Functional Characterization of Induced Astrocytes (A) Representative traces of ionic currents evoked in mouse-cultured cortical astrocytes (Astro), iAstrocytes (iAstro), and fibroblasts (Fibro) using a ramp (left) and voltage-step protocol (right). The stimulation protocols are depicted as insets and described in Experimental Procedures. (B) Graph of resting membrane potential values for the three cell types recorded before the membrane current activation. (C) Percentage of ramp current decrease measured at +100 mV by application of 4-AP (500 μM) in iAstrocytes, cortical astrocytes, and fibroblasts. (D) Representative Fura-2 responses triggered by thrombin (3.5 U/ml) application over time in astrocytes (gray trace), iAstrocytes (red trace), and fibroblasts (black trace). (E) The peak amplitudes of Fura-2 responses and the τ values of Ca²⁺ decay are shown as means ± SEM of three independent experiments (n > 50). (F and G) Glutamate uptake assay. [³H]L-glutamate cell content (F) and corresponding glutamate levels in the medium (G). ^∗∗p < 0.01; ^∗∗∗p < 0.001. Data are expressed as means ± SEM. Five cells recorded in three independent experiments are represented in (C) and (E). Three independent experiments are represented in (F) and (G).

Figure 4

Activation of iAstrocytes by Cytokines (A and B) Immunocytochemical analysis shows that GFAP expression (A) is higher in interleukin-1-stimulated (iAstro+Il1) than in untreated iAstrocytes (iAstro), whereas S100B expression (B) is not affected. (C and D) Quantification of GFAP- and S100B-positive cells (C) and staining intensity (D) in control and Il1-treated cells. AU, arbitrary units. (E) Real-time RT-PCR analysis shows that NF-kB pathway is significantly activated in induced astrocytes after Il1 treatment. Cells nuclei are stained with DAPI. Data are expressed as means ± SEM. ^∗p < 0.05; ^∗∗p < 0.01. The scale bar represents 60 μm (A) and 30 μm (B).
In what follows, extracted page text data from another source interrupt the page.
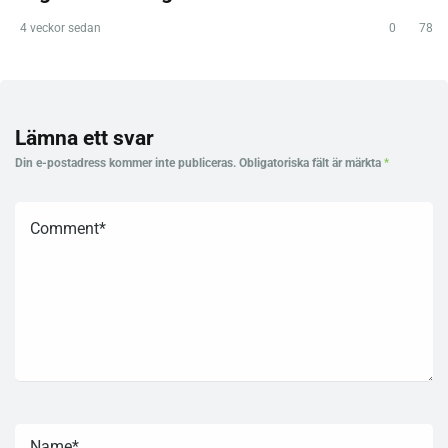
4 veckor sedan
0
78
Lämna ett svar
Din e-postadress kommer inte publiceras.
Obligatoriska fält är märkta
*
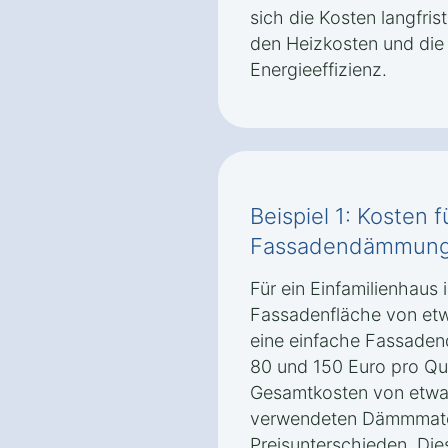
sich die Kosten langfris
den Heizkosten und die
Energieeffizienz.
Beispiel 1: Kosten 
Fassadendämmung
Für ein Einfamilienhaus
Fassadenfläche von etw
eine einfache Fassade
80 und 150 Euro pro Qu
Gesamtkosten von etwa 
verwendeten Dämmmater
Preisunterschieden. Di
Four independent experiments are represented in (C)–(E).

Figure 5

Conversion of Human Fibroblasts into iAstrocytes (A–C) Immunocytochemical analysis of GFAP and S100B in human neonatal fibroblasts reprogrammed with NFIA, NFIB, and SOX9 (ABS9) for 3 weeks. The insets show higher magnification of typical GFAP or S100B staining signals. (D) Quantification of GFAP- and S100B-positive cells in ABS9 or NI cells. Cells nuclei are stained with DAPI. Data are expressed as means ± SEM. ^∗∗p < 0.01. The scale bar represents 50 μm. Three independent experiments are represented in (D).